Title: Furnace / Generator Hack
Post by: evh on September 02, 2018, 04:21:20 PM
I thought I would share the furnace hack I did to accommodate my generator.  I watched a number of YouTube videos and I think there are no safety issues with this, but I welcome any comments. 

So my background is I live in Michigan and we experience a small number of outages where I live (roughly 3 – 4 per year).  Usually they last < 12 hours but we had one go for 3 days a few years back.   Not that is a big of a deal in the summer but when it is 20 degrees outside the house gets really cold!

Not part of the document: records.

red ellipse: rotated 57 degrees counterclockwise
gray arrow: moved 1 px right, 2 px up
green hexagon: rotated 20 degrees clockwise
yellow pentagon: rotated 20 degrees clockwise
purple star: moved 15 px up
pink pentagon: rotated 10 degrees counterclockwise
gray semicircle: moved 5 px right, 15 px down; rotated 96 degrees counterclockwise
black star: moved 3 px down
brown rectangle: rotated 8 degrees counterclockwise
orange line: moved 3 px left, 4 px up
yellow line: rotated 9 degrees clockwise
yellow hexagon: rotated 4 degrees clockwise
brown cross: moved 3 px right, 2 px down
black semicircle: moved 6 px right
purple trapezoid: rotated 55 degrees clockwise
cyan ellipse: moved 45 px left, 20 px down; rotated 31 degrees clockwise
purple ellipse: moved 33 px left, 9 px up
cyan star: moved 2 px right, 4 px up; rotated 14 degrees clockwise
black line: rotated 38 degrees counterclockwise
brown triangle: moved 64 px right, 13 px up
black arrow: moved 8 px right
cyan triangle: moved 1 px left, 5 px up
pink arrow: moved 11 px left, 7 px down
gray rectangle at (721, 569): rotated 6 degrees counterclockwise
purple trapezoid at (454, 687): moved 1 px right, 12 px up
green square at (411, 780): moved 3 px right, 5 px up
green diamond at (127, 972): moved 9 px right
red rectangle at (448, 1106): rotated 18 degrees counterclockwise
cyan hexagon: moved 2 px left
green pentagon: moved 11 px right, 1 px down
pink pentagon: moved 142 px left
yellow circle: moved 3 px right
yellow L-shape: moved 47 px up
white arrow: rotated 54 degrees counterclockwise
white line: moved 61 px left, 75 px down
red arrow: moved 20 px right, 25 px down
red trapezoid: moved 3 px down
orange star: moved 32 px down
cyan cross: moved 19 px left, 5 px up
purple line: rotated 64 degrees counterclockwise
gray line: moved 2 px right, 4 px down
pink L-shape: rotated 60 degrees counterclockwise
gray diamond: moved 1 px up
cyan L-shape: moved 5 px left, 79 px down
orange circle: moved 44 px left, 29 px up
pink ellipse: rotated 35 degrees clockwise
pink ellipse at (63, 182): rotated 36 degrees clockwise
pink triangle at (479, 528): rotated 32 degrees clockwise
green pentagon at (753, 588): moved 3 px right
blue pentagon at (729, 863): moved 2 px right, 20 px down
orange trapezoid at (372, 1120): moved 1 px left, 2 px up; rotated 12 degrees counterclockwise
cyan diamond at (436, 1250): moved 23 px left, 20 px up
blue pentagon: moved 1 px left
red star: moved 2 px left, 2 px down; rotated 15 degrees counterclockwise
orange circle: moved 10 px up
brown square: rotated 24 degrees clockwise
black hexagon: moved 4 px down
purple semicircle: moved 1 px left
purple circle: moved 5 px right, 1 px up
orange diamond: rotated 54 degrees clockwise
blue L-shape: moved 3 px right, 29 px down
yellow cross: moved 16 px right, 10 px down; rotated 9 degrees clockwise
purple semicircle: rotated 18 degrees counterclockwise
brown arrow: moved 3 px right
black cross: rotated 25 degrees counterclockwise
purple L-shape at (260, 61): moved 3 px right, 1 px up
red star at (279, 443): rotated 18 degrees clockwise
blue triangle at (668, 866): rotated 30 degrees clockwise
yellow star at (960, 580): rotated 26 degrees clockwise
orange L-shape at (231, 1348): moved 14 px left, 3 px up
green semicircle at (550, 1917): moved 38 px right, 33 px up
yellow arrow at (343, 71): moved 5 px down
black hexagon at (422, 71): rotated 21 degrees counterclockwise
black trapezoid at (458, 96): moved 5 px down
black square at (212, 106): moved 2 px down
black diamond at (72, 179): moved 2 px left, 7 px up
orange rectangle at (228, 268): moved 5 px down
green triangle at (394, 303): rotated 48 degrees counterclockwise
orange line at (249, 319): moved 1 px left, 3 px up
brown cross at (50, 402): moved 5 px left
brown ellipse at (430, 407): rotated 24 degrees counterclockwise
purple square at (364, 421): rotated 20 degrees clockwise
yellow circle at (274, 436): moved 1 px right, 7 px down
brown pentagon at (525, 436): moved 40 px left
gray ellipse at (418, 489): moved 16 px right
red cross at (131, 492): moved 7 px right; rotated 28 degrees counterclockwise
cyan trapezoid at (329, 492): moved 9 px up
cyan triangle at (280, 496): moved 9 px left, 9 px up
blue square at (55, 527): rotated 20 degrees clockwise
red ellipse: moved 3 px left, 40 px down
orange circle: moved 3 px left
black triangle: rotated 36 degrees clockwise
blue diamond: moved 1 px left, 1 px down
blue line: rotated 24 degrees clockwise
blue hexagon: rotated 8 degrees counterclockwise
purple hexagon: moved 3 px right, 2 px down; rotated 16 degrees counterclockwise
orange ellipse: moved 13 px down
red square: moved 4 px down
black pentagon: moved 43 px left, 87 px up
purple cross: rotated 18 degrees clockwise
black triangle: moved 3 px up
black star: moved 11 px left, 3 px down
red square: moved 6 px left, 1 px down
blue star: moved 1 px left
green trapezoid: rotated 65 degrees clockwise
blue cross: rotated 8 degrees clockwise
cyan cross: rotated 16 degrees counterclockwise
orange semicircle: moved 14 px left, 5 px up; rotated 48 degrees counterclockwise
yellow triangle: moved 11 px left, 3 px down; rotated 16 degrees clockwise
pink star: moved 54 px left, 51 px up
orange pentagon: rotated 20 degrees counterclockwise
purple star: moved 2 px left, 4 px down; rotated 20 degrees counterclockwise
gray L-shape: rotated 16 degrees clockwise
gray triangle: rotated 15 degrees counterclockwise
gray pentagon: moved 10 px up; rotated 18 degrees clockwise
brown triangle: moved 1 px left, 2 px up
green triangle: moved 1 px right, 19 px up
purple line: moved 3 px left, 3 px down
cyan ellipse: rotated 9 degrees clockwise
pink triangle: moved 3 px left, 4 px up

I few years back I bought a 2,000 watt inverter.  I use extension cords and can keep things running as I need them in the house with the exception of my natural gas furnace.  It is hard wired.  I checked and found that the inverter would run it.  So I am sharing the < $15 easy modification I made so it would.

It must be code where I live (maybe all over) that the furnaces have a shutoff for the furnace on it  (rather than just throwing a breaker).  So mounted on my furnace is a basic switch and screw in fuse setup. See the first link below.  I wondered if they made the same setup but instead of a switch, it was plug.   See the second link, they do. Using this instead of a the switch allow me to wire a 3 prong plug in my furnace wiring and plug it in. 

If someone needed to work on the furnace, they would just pull the plug.  However, If I wanted to run the furnace with the inverter, I could simply unplug it from the receptacle and plug it into my inverter powered extension cord.

Well that is what I did and it works great.  I lost power in January 2017 and ran the furnace for about 8 hours.  No issues.  Again, I thought I would share.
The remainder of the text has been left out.